Ma soeur aînée a fait le reste de mon apprentissage musical en m’initiant à la musique des Violent Femmes, de Led Zeppelin ; puis j’ai découvert Nirvana à l’âge de treize ans, l’âge parfait pour découvrir ce groupe. Puis j’ai eu ma première guitare électrique.
Tu sais quand tu grandis dans une petite ville du Texas et que tu n’as que MTV et Rolling Stones Magazine pour aimer la musiqueÂ… Nirvana m’a beaucoup parlé, ils faisaient référence au Velvet Underground, à Sonic Youth, aux Melvins, Mudhoney, et bien sûr on portait des tee-shirts à l’effigie de ces artistes.

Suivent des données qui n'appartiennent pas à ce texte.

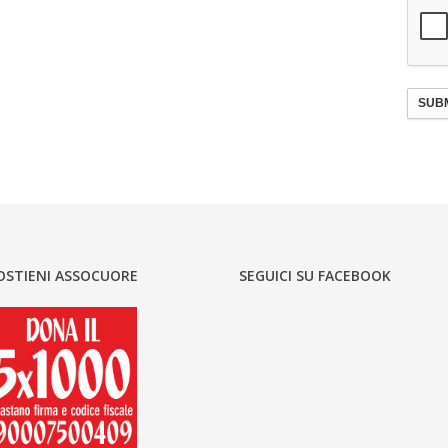
SUBM
OSTIENI ASSOCUORE
SEGUICI SU FACEBOOK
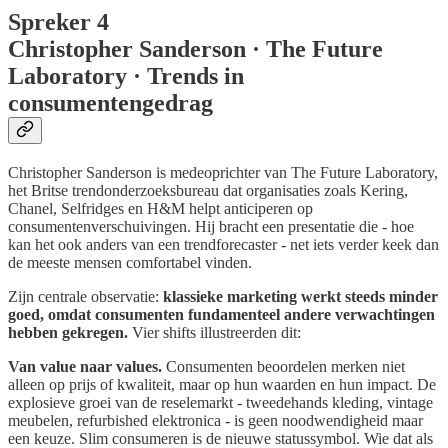
Spreker 4
Christopher Sanderson · The Future
Laboratory · Trends in
consumentengedrag
Christopher Sanderson is medeoprichter van The Future Laboratory,
het Britse trendonderzoeksbureau dat organisaties zoals Kering,
Chanel, Selfridges en H&M helpt anticiperen op
consumentenverschuivingen. Hij bracht een presentatie die - hoe
kan het ook anders van een trendforecaster - net iets verder keek dan
de meeste mensen comfortabel vinden.
Zijn centrale observatie:
klassieke marketing werkt steeds minder
goed, omdat consumenten fundamenteel andere verwachtingen
hebben gekregen.
Vier shifts illustreerden dit:
Van value naar values.
Consumenten beoordelen merken niet
alleen op prijs of kwaliteit, maar op hun waarden en hun impact. De
explosieve groei van de reselemarkt - tweedehands kleding, vintage
meubelen, refurbished elektronica - is geen noodwendigheid maar
een keuze. Slim consumeren is de nieuwe statussymbol. Wie dat als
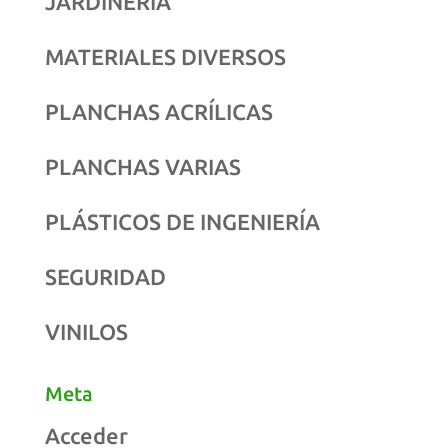
JARDINERÍA
MATERIALES DIVERSOS
PLANCHAS ACRÍLICAS
PLANCHAS VARIAS
PLÁSTICOS DE INGENIERÍA
SEGURIDAD
VINILOS
Meta
Acceder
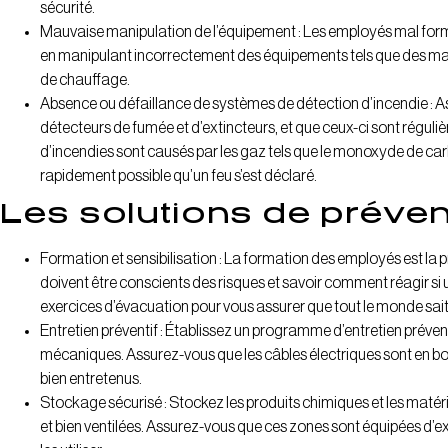
sécurité.
Mauvaise manipulation de l’équipement : Les employés mal form
en manipulant incorrectement des équipements tels que des mac
de chauffage.
Absence ou défaillance de systèmes de détection d’incendie : 
détecteurs de fumée et d’extincteurs, et que ceux-ci sont réguli
d’incendies sont causés par les gaz tels que le monoxyde de carbon
rapidement possible qu’un feu s’est déclaré.
Les solutions de préven
Formation et sensibilisation : La formation des employés est la pr
doivent être conscients des risques et savoir comment réagir si
exercices d’évacuation pour vous assurer que tout le monde sait 
Entretien préventif : Établissez un programme d’entretien préven
mécaniques. Assurez-vous que les câbles électriques sont en bon
bien entretenus.
Stockage sécurisé : Stockez les produits chimiques et les mat
et bien ventilées. Assurez-vous que ces zones sont équipées d’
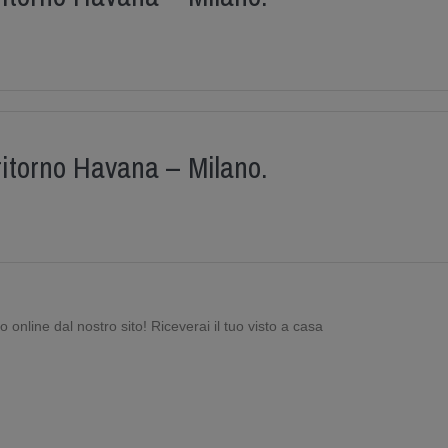
ritorno Havana – Milano.
online dal nostro sito! Riceverai il tuo visto a casa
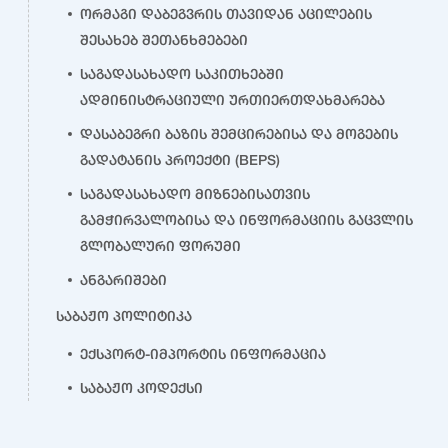
ორმაგი დაბეგვრის თავიდან აცილების
შესახებ შეთანხმებები
საგადასახადო საკითხებში
ადმინისტრაციული ურთიერთდახმარება
დასაბეგრი ბაზის შემცირებისა და მოგების
გადატანის პროექტი (BEPS)
საგადასახადო მიზნებისათვის
გამჭირვალობისა და ინფორმაციის გაცვლის
გლობალური ფორუმი
ანგარიშები
საბაჟო პოლიტიკა
ექსპორტ-იმპორტის ინფორმაცია
საბაჟო კოდექსი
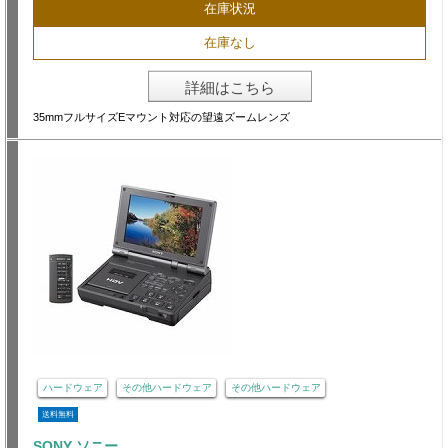
在庫状況
在庫なし
詳細はこちら
35mmフルサイズEマウント対応の望遠ズームレンズ
ハードウェア
その他ハードウェア
その他ハードウェア
送料無料
SONY ソニー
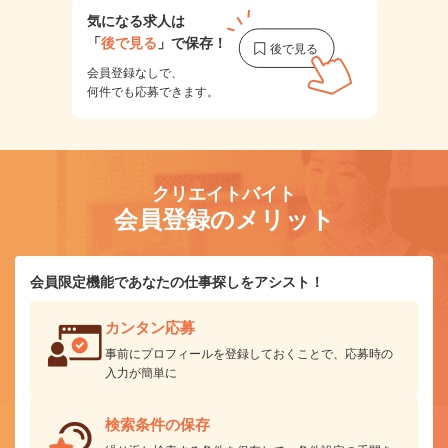
気になる求人は
「
後で見る
」で保存！
会員登録なしで、
何件でも応募できます。
クリエイトバイト
会員登録のメリット
会員限定機能であなたの仕事探しをアシスト！
カンタン応募
事前にプロフィールを登録しておくことで、応募時の
入力が簡単に
検索条件の保存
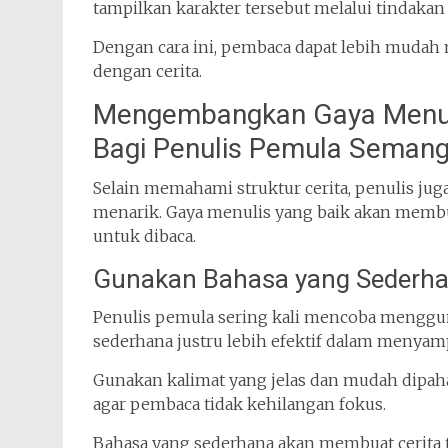
tampilkan karakter tersebut melalui tindakan 
Dengan cara ini, pembaca dapat lebih muda
dengan cerita.
Mengembangkan Gaya Menuli
Bagi Penulis Pemula Semang
Selain memahami struktur cerita, penulis j
menarik. Gaya menulis yang baik akan membu
untuk dibaca.
Gunakan Bahasa yang Sederha
Penulis pemula sering kali mencoba mengguna
sederhana justru lebih efektif dalam menyamp
Gunakan kalimat yang jelas dan mudah dipahami
agar pembaca tidak kehilangan fokus.
Bahasa yang sederhana akan membuat cerita 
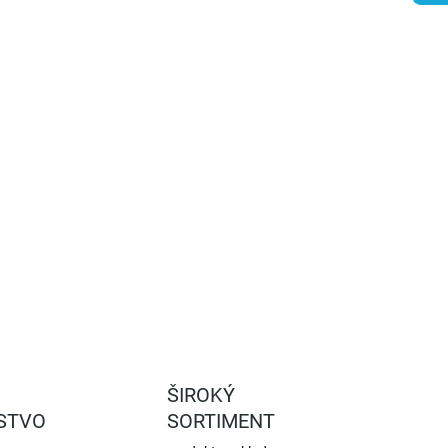
−
+
Pridať do košíka
ožka pod kolená FELCO 712 poskytuje pohodlie a ochranu
en pri kľačaní, ideálna pre práce v záhrade alebo okolo
. Podložka je vyrobená z kvalitnej gumovej peny, ktorá si
ováva svoj tvar a neabsorbuje tekutiny. Podložka sa ľahko
áša a uskladnenie je tiež jednoduché.
ILNÉ INFORMÁCIE
OPÝTAŤ SA
STRÁŽIŤ
ŠIROKÝ
STVO
SORTIMENT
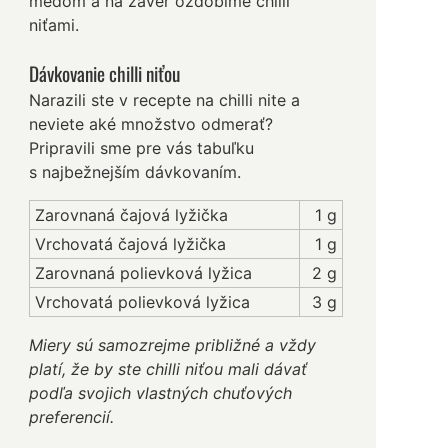
medom a na záver ozdobíme chilli
niťami.
Dávkovanie chilli niťou
Narazili ste v recepte na chilli nite a
neviete aké množstvo odmerať?
Pripravili sme pre vás tabuľku
s najbežnejším dávkovaním.
Zarovnaná čajová lyžička
1 g
Vrchovatá čajová lyžička
1 g
Zarovnaná polievková lyžica
2 g
Vrchovatá polievková lyžica
3 g
Miery sú samozrejme približné a vždy
platí, že by ste chilli niťou mali dávať
podľa svojich vlastných chuťových
preferencií.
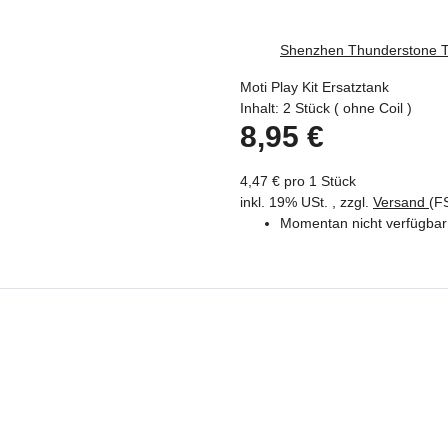
Shenzhen Thunderstone Te
Moti Play Kit Ersatztank
Inhalt: 2 Stück ( ohne Coil )
8,95 €
4,47 € pro 1 Stück
inkl. 19% USt. , zzgl.
Versand
(F
Momentan nicht verfügbar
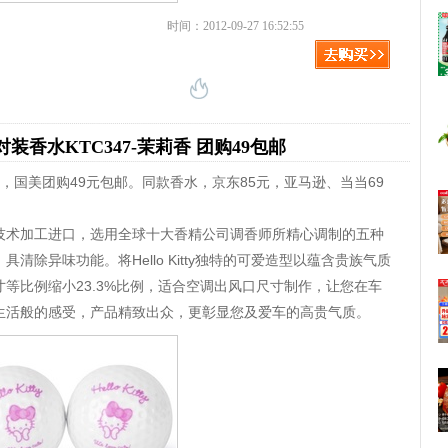
时间：2012-09-27 16:52:55
高尔夫对装香水KTC347-茉莉香 团购49包邮
7-茉莉香，国美团购49元包邮。同款香水，京东85元，亚马逊、当当69
技术加工进口，选用全球十大香精公司调香师所精心调制的五种
除异味功能。将Hello Kitty独特的可爱造型以蕴含贵族气质
等比例缩小23.3%比例，适合空调出风口尺寸制作，让您在车
生活般的感受，产品精致出众，更彰显您及爱车的高贵气质。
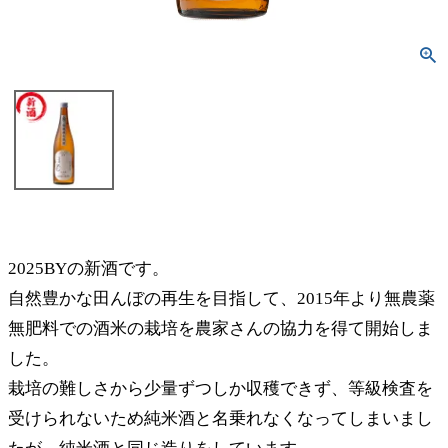
2025BYの新酒です。
自然豊かな田んぼの再生を目指して、2015年より無農薬
無肥料での酒米の栽培を農家さんの協力を得て開始しま
した。
栽培の難しさから少量ずつしか収穫できず、等級検査を
受けられないため純米酒と名乗れなくなってしまいまし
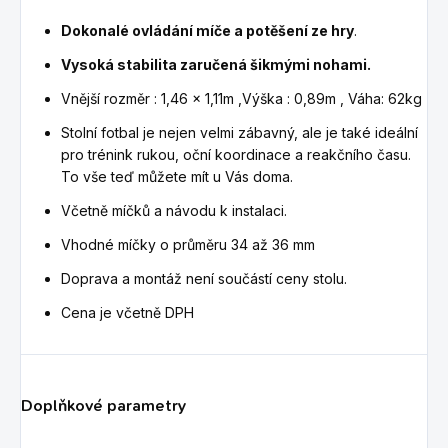
Dokonalé ovládání míče a potěšení ze hry
.
Vysoká stabilita zaručená
šikmými nohami
.
Vnější rozměr : 1,46 x 1,11m ,Výška : 0,89m , Váha: 62kg
Stolní fotbal je nejen velmi zábavný, ale je také ideální
pro trénink rukou, oční koordinace a reakčního času.
To vše teď můžete mít u Vás doma.
Včetně míčků a návodu k instalaci.
Vhodné míčky o průměru 34 až 36 mm
Doprava a montáž není součástí ceny stolu.
Cena je včetně DPH
Doplňkové parametry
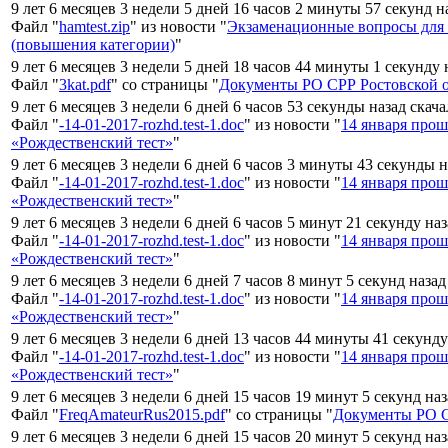
9 лет 6 месяцев 3 недели 5 дней 16 часов 2 минуты 57 секунд н
Файл "
hamtest.zip
" из новости "
Экзаменационные вопросы для
(повышения категории)
"
9 лет 6 месяцев 3 недели 5 дней 18 часов 44 минуты 1 секунду 
Файл "
3kat.pdf
" со страницы "
Документы РО СРР Ростовской 
9 лет 6 месяцев 3 недели 6 дней 6 часов 53 секунды назад скач
Файл "
-14-01-2017-rozhd.test-1.doc
" из новости "
14 января про
«Рождественский тест»
"
9 лет 6 месяцев 3 недели 6 дней 6 часов 3 минуты 43 секунды 
Файл "
-14-01-2017-rozhd.test-1.doc
" из новости "
14 января про
«Рождественский тест»
"
9 лет 6 месяцев 3 недели 6 дней 6 часов 5 минут 21 секунду на
Файл "
-14-01-2017-rozhd.test-1.doc
" из новости "
14 января про
«Рождественский тест»
"
9 лет 6 месяцев 3 недели 6 дней 7 часов 8 минут 5 секунд наза
Файл "
-14-01-2017-rozhd.test-1.doc
" из новости "
14 января про
«Рождественский тест»
"
9 лет 6 месяцев 3 недели 6 дней 13 часов 44 минуты 41 секунду
Файл "
-14-01-2017-rozhd.test-1.doc
" из новости "
14 января про
«Рождественский тест»
"
9 лет 6 месяцев 3 недели 6 дней 15 часов 19 минут 5 секунд на
Файл "
FreqAmateurRus2015.pdf
" со страницы "
Документы РО С
9 лет 6 месяцев 3 недели 6 дней 15 часов 20 минут 5 секунд на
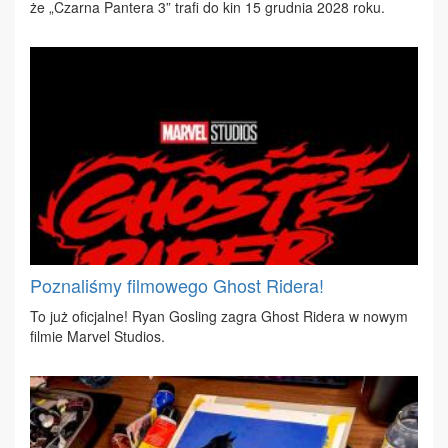
że „Czar­na Pan­te­ra 3” tra­fi do kin 15 grud­nia 2028 ro­ku.
Poznaliśmy filmowego Ghost Ridera!
To już ofi­cjal­ne! Ry­an Go­sling za­gra Ghost Ri­de­ra w no­wym
fil­mie Ma­rvel Stu­dios.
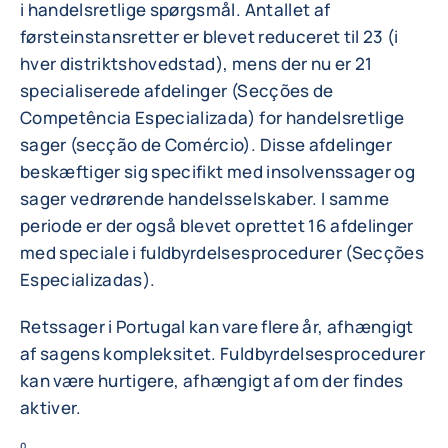
i handelsretlige spørgsmål. Antallet af
førsteinstansretter er blevet reduceret til 23 (i
hver distriktshovedstad), mens der nu er 21
specialiserede afdelinger (Secções de
Competência Especializada) for handelsretlige
sager (secção de Comércio). Disse afdelinger
beskæftiger sig specifikt med insolvenssager og
sager vedrørende handelsselskaber. I samme
periode er der også blevet oprettet 16 afdelinger
med speciale i fuldbyrdelsesprocedurer (Secções
Especializadas).
Retssager i Portugal kan vare flere år, afhængigt
af sagens kompleksitet. Fuldbyrdelsesprocedurer
kan være hurtigere, afhængigt af om der findes
aktiver.
0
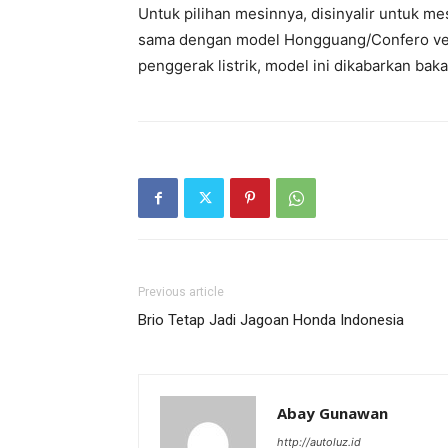
Untuk pilihan mesinnya, disinyalir untuk me
sama dengan model Hongguang/Confero versi
penggerak listrik, model ini dikabarkan baka
Previous article
Brio Tetap Jadi Jagoan Honda Indonesia
Abay Gunawan
http://autoluz.id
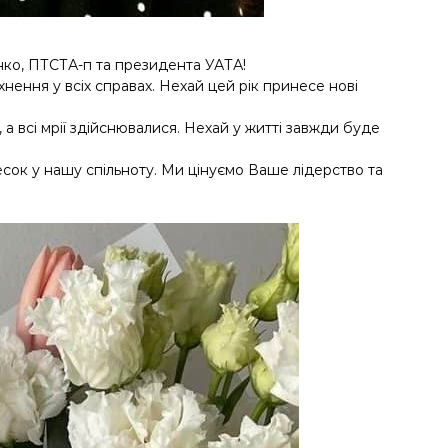
ко, ПТСТА-п та президента УАТА!
хнення у всіх справах. Нехай цей рік принесе нові
 всі мрії здійснювалися. Нехай у житті завжди буде
ок у нашу спільноту. Ми цінуємо Ваше лідерство та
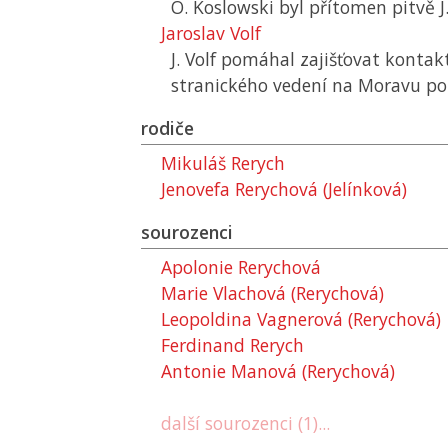
O. Koslowski byl přítomen pitvě J
Jaroslav Volf
J. Volf pomáhal zajišťovat konta
stranického vedení na Moravu po 
rodiče
Mikuláš Rerych
Jenovefa Rerychová (Jelínková)
sourozenci
Apolonie Rerychová
Marie Vlachová (Rerychová)
Leopoldina Vagnerová (Rerychová)
Ferdinand Rerych
Antonie Manová (Rerychová)
další sourozenci (1)...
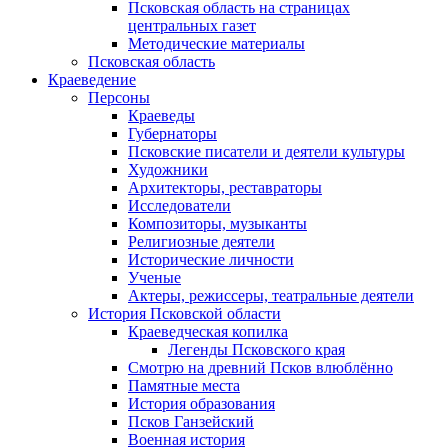
Псковская область на страницах
центральных газет
Методические материалы
Псковская область
Краеведение
Персоны
Краеведы
Губернаторы
Псковские писатели и деятели культуры
Художники
Архитекторы, реставраторы
Исследователи
Композиторы, музыканты
Религиозные деятели
Исторические личности
Ученые
Актеры, режиссеры, театральные деятели
История Псковской области
Краеведческая копилка
Легенды Псковского края
Смотрю на древний Псков влюблённо
Памятные места
История образования
Псков Ганзейский
Военная история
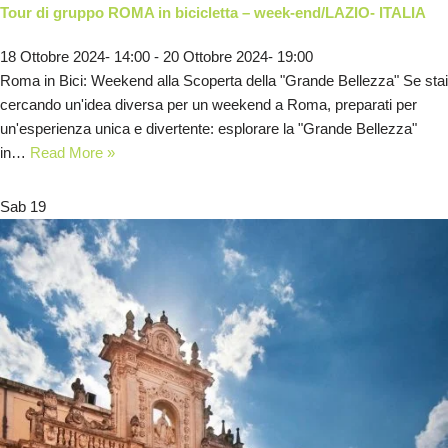
Tour di gruppo ROMA in bicicletta – week-end/LAZIO- ITALIA
18 Ottobre 2024- 14:00
-
20 Ottobre 2024- 19:00
Roma in Bici: Weekend alla Scoperta della "Grande Bellezza" Se stai
cercando un'idea diversa per un weekend a Roma, preparati per
un'esperienza unica e divertente: esplorare la "Grande Bellezza"
in…
Read More »
Sab
19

Pinkushion: Qu’est ce qui t’a poussé à passer d’un style punk rock que tu faisais avec ton groupe Radish à une sorte d’anti-folk?
Ben: Avec les années, mes goûts changent. J’aime toujours autant jouer du punk rock. Dans mes albums, il y a toujours une ou deux chansons qui sonnent rock. Mais Bob Dylan, Neil YoungMotown me touchent beaucoup, tous les descendants des Sex Pistols avec qui j’ai grandi.
Pinkushion: Quand as-tu envisagé de démarrer une carrière solo?
Ben: J’ai passé cinq ans avec Radish, en pleine période adolescente, et puis entre 14 et 19 ans tu changes énormément, et j’étais prêt à quitter le Texas, ma maison, ma famille. Et lorsque je me suis retrouvé à New York, je n’avais pas de groupe, simplement quelques chansons composées à la guitare ; puis j’ai rencontré les Moldy Peaches, Adam Green, les Strokes commençaient juste, il y avait quelque chose de bouillonnant dans la scène new-yorkaise. J’avais un album de prêt dans mon ordinateur, alors j’ai réalisé que je pouvais le faire par moi-même, j’ai donc décidé d’entamer une carrière solo.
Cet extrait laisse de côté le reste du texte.